Returns a two-element array of primary and secondary phonetic encodings for an input string, based on the Double Metaphone algorithm.
The Double Metaphone algorithm processes an input string to render a primary and secondary spelling for it. For English language words, the algorithm removes silent letters, normalizes combinations of characters to a single definition, and removes vowels, except from the beginnings of words. In this manner, the algorithm can normalize inconsistencies between spellings for better matching. For more information, see https://en.wikipedia.org/wiki/Metaphone.
Tip
This function is useful for performing fuzzy matching between string values, such as between potential join key values.
Source values can be string literals, column references, or expressions that evaluate to strings.

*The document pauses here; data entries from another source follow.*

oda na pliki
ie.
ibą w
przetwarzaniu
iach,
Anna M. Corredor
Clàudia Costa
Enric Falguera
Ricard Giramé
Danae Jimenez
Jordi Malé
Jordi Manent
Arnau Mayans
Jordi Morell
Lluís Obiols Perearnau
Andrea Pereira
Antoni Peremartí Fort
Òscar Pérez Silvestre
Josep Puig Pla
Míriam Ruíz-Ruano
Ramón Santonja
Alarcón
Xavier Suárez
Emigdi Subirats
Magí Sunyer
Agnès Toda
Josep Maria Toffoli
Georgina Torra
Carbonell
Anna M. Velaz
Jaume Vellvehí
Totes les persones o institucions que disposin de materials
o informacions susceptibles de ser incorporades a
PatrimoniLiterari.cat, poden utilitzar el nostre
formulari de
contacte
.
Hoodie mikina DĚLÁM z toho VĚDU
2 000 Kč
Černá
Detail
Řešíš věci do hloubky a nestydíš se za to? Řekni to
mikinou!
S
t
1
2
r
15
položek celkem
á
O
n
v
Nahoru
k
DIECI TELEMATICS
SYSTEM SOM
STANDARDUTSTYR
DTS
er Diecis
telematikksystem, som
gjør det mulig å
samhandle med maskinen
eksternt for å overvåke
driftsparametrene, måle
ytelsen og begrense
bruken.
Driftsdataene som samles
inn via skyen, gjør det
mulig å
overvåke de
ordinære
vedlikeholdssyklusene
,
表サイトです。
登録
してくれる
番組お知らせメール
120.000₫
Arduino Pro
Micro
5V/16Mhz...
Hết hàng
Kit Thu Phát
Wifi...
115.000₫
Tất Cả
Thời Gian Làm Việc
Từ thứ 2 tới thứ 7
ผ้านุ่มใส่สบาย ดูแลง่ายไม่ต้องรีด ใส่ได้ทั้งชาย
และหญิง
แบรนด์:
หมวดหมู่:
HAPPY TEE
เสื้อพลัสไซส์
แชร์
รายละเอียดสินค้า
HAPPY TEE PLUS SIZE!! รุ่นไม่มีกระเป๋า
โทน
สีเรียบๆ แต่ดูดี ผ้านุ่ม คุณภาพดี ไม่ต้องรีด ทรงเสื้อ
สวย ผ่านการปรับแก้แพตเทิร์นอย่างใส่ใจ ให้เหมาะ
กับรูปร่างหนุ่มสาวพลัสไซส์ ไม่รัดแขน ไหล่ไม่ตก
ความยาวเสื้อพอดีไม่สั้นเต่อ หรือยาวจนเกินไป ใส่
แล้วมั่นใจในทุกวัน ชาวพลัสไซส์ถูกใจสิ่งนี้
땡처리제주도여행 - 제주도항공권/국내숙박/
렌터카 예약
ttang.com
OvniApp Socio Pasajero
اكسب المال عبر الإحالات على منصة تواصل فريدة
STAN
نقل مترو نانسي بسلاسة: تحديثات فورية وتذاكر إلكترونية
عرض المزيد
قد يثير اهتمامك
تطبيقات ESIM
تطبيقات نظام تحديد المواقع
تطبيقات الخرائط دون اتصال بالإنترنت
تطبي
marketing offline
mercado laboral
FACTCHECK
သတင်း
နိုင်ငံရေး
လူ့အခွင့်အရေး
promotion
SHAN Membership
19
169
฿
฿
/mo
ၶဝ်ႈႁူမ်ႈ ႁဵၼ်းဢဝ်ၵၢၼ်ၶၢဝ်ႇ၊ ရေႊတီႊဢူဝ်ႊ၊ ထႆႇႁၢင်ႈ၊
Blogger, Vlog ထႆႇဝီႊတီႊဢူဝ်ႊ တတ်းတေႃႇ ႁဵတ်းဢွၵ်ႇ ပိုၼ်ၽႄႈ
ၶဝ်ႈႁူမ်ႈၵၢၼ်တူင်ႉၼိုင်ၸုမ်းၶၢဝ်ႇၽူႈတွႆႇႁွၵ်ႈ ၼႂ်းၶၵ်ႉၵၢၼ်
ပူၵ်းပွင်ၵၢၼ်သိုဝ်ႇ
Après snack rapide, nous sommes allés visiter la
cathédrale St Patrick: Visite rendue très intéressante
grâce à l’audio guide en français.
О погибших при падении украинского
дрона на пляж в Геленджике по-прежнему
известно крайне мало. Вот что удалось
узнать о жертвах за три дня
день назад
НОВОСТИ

Wrangle vs. SQL: This function is part of Wrangle, a proprietary data transformation language. Wrangle is not SQL. For more information, see Wrangle Language.
String literal reference example:
doublemetaphone('My String')
Output: See below.
["MSTRNK","MSTRNK"]
Column reference example:
doublemetaphone(string1)
Output: Generates a new double_metaphone
column containing the evaluation of string1
column values through the Double Metaphone algorithm.
doublemetaphone(string_ref)
Argument | Required? | Data Type | Description |
---|---|---|---|
string_ref | Y | string | Name of column or string literal to apply to the function |
For more information on syntax standards, see Language Documentation Syntax Notes.
String literal, column reference, or expression whose elements you want to filter through the Double Metaphone algorithm.
Usage Notes:
Required? | Data Type | Example Value |
---|---|---|
Yes | String literal, column reference, or expression evaluating to a string | myString1 |
Tip
For additional examples, see Common Tasks.
This example illustrates how to use double metaphone functions to generate phonetic spellings in Dataprep by Trifacta.
Functions:
Item | Description |
---|---|
DOUBLEMETAPHONE Function | Returns a two-element array of primary and secondary phonetic encodings for an input string, based on the Double Metaphone algorithm. |
DOUBLEMETAPHONEEQUALS Function | Compares two input strings using the Double Metaphone algorithm. An optional threshold parameter can be modified to adjust the tolerance for matching. |
Source:
The following table contains some example strings to be compared.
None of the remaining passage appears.